There is a specific term for the behavior in the first scenario — conceal authorship. The behavior is not made public, joint attention is not established, and the norms of host–guest etiquette are not invoked. In the second scenario, the behavior is public, joint attention is established, and social norms kick in.

And what is the most important social norm humans hold about each other? A norm of cooperation: that within a shared conceptual frame, we act cooperatively. The human expectation of altruism is itself a recursive belief — I know I am cooperative, I know you are cooperative, I know that you know I am cooperative, and so on. The clearest illustration: when a friend points at something, you, drawing on your common ground, infer that they want you to hand it to them. If you don’t, you feel motivated (and they expect you) to explain why.
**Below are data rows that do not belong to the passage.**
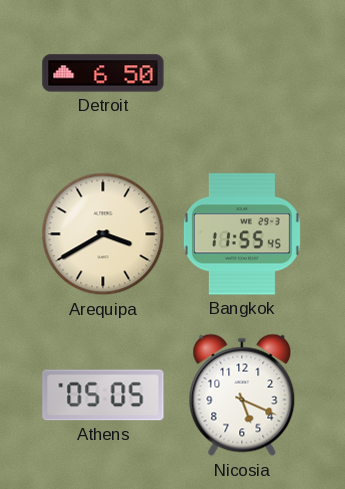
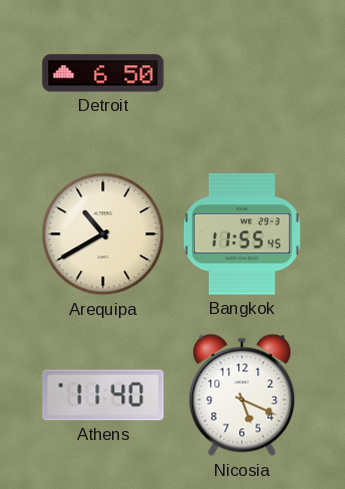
Arequipa: 3:40 -> 10:40
Athens: 05:05 -> 11:40
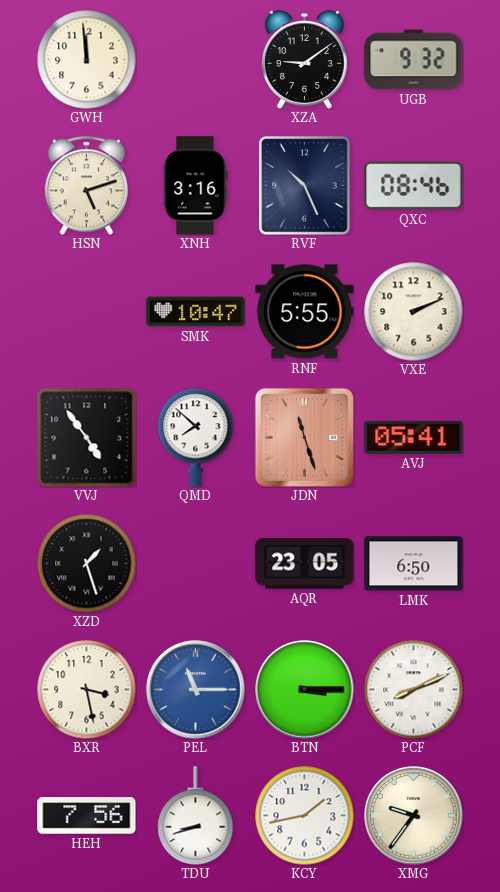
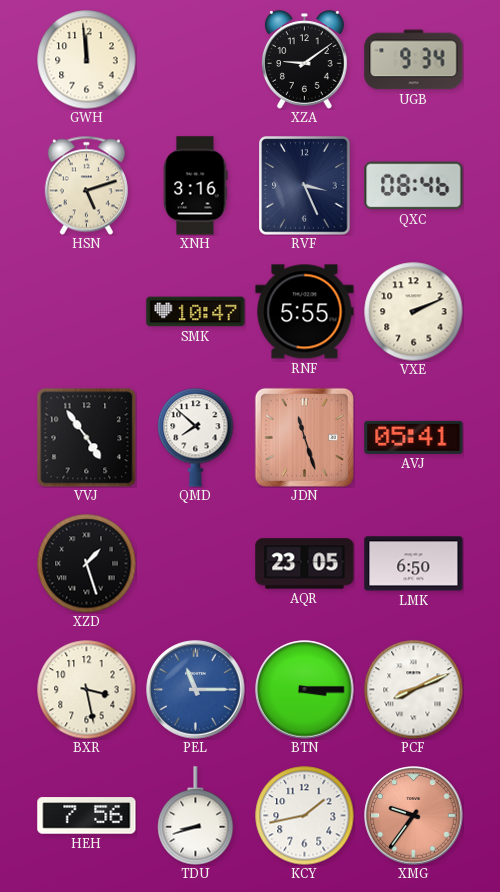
UGB: 9:32 -> 9:34
RVF: 10:26 -> 3:26
XMG dial: cream -> salmon
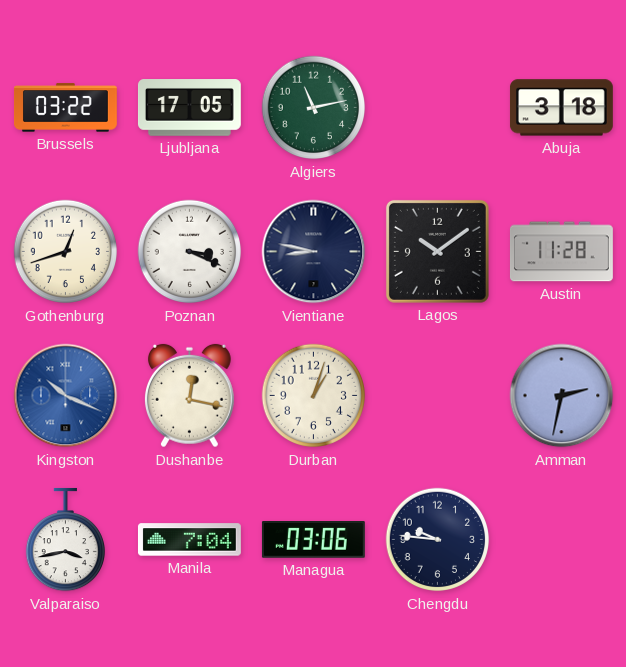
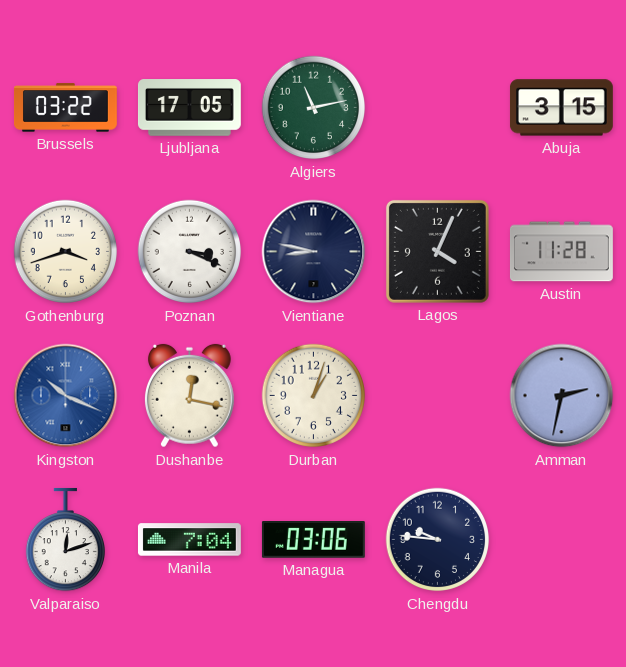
Abuja: 3:18 -> 3:15
Gothenburg: 12:42 -> 3:42
Lagos: 10:09 -> 4:04
Valparaiso: 3:43 -> 12:12
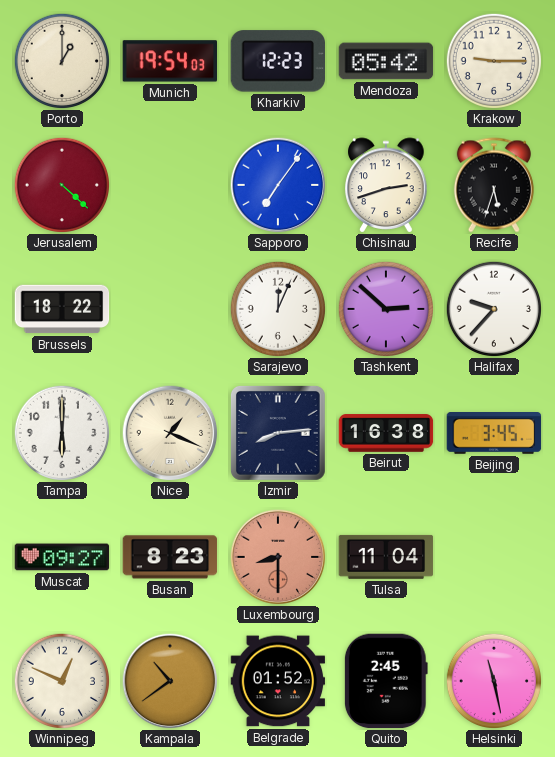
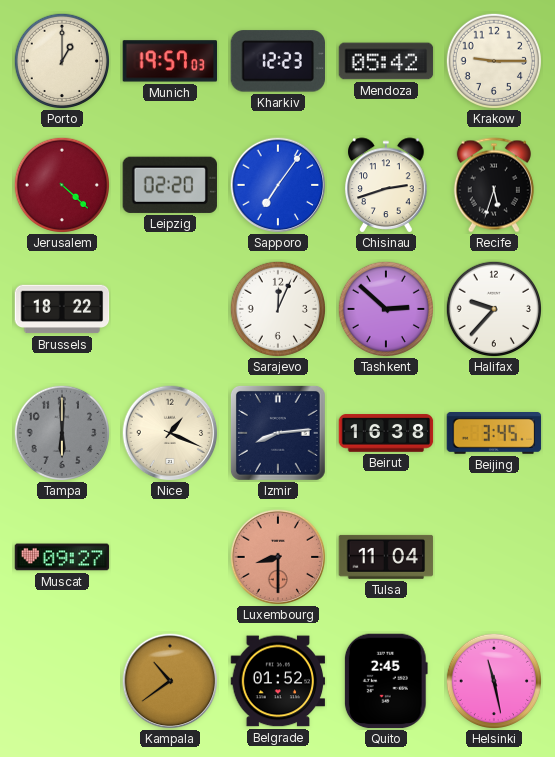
Munich: 19:54 -> 19:57
Leipzig: none -> 02:20
Tampa dial: white -> grey
Busan: 8:23 -> none
Winnipeg: 12:49 -> none
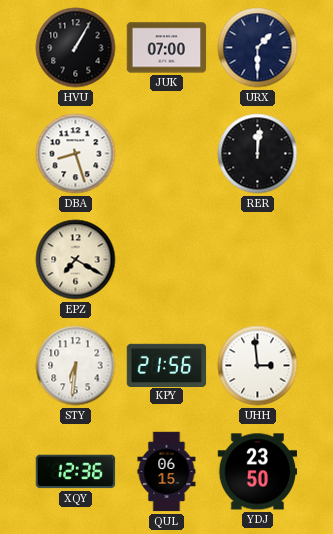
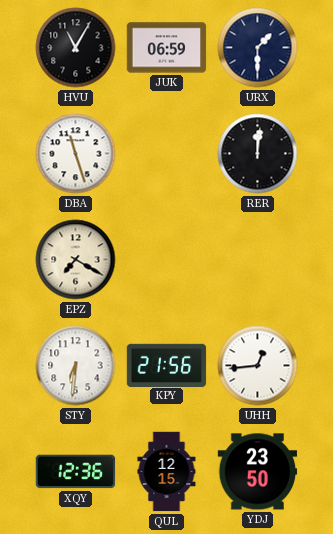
HVU: 1:05 -> 11:05
JUK: 07:00 -> 06:59
DBA: 8:27 -> 11:27
UHH: 2:59 -> 12:44
QUL: 06:15 -> 12:15
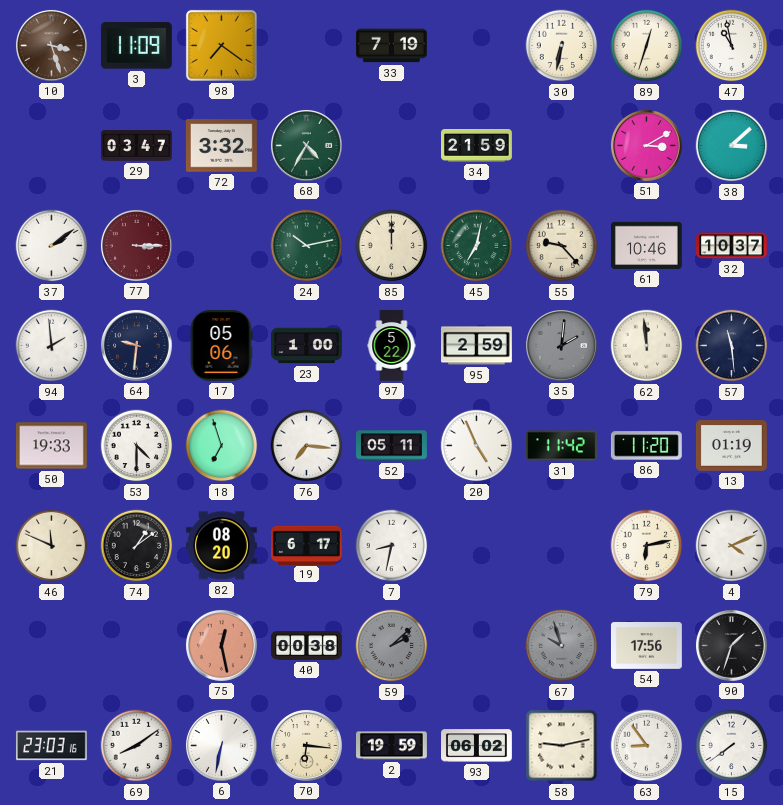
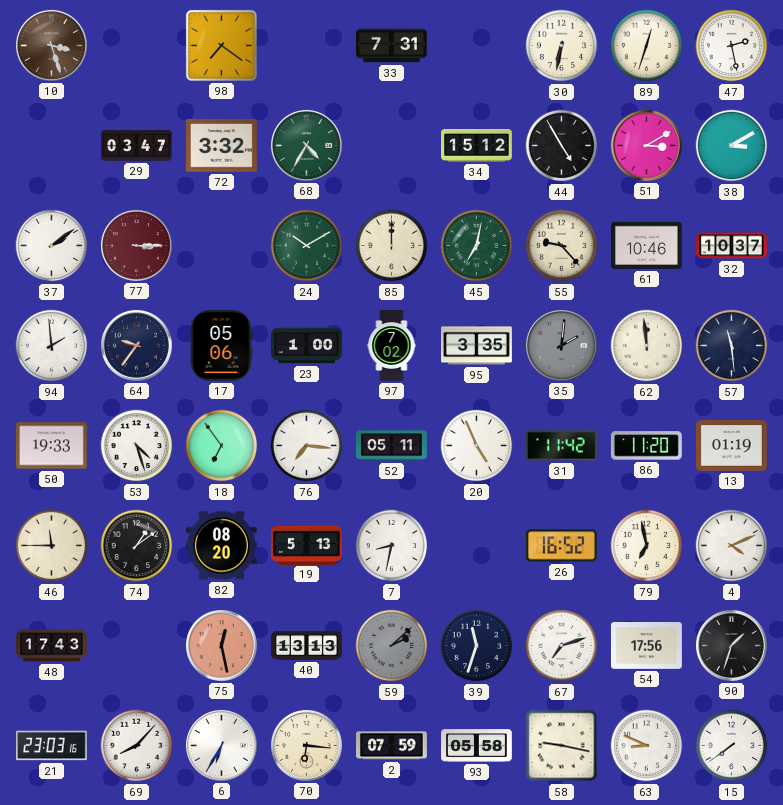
3: 11:09 -> none
33: 7:19 -> 7:31
47: 10:58 -> 2:28
34: 21:59 -> 15:12
44: none -> 4:55
38: 3:08 -> 3:10
24: 10:13 -> 10:10
64: 9:31 -> 9:36
97: 5:22 -> 7:02
95: 2:59 -> 3:35
53: 4:30 -> 4:27
18: 6:57 -> 6:54
46: 11:49 -> 11:45
19: 6:17 -> 5:13
26: none -> 16:52
79: 6:13 -> 6:58
48: none -> 17:43
40: 00:38 -> 13:13
39: none -> 11:33
67: 9:57 -> 7:12
67 dial: grey -> white
69: 8:09 -> 8:07
6: 6:32 -> 6:35
2: 19:59 -> 07:59
93: 06:02 -> 05:58
58: 9:13 -> 9:17
63: 8:54 -> 8:49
This is also why, in the bucket-choice case from Evolution of Cooperation [2], humans interpret the pointing as “telling me where the food is hidden”: humans ask themselves “why are you pointing at this bucket — is it useful to me?” because they assume that the pointer is motivated to help them achieve their goal. Apes do not — they read the human as “just another agent commanding me to do something for its purposes.”

3. Summary

A person has an individual goal. To achieve it, they may need another person’s participation — a social intention. To make participation possible, they need to form a common conceptual ground with the other person. Common conceptual ground rests on joint attention — wanting the other person and oneself to jointly attend to something that ought to be attended to (the referential intention), and to expect or direct the other to act accordingly. One route to joint attention is communication (the communicative intention). All of this is enveloped in social norms, including a mutual assumption — or norm — of cooperation, which takes hold whenever behavior is made public.

These are the cognitive processes that human language needs in order to work. They are already in place in the most basic gestures — pointing and pantomime.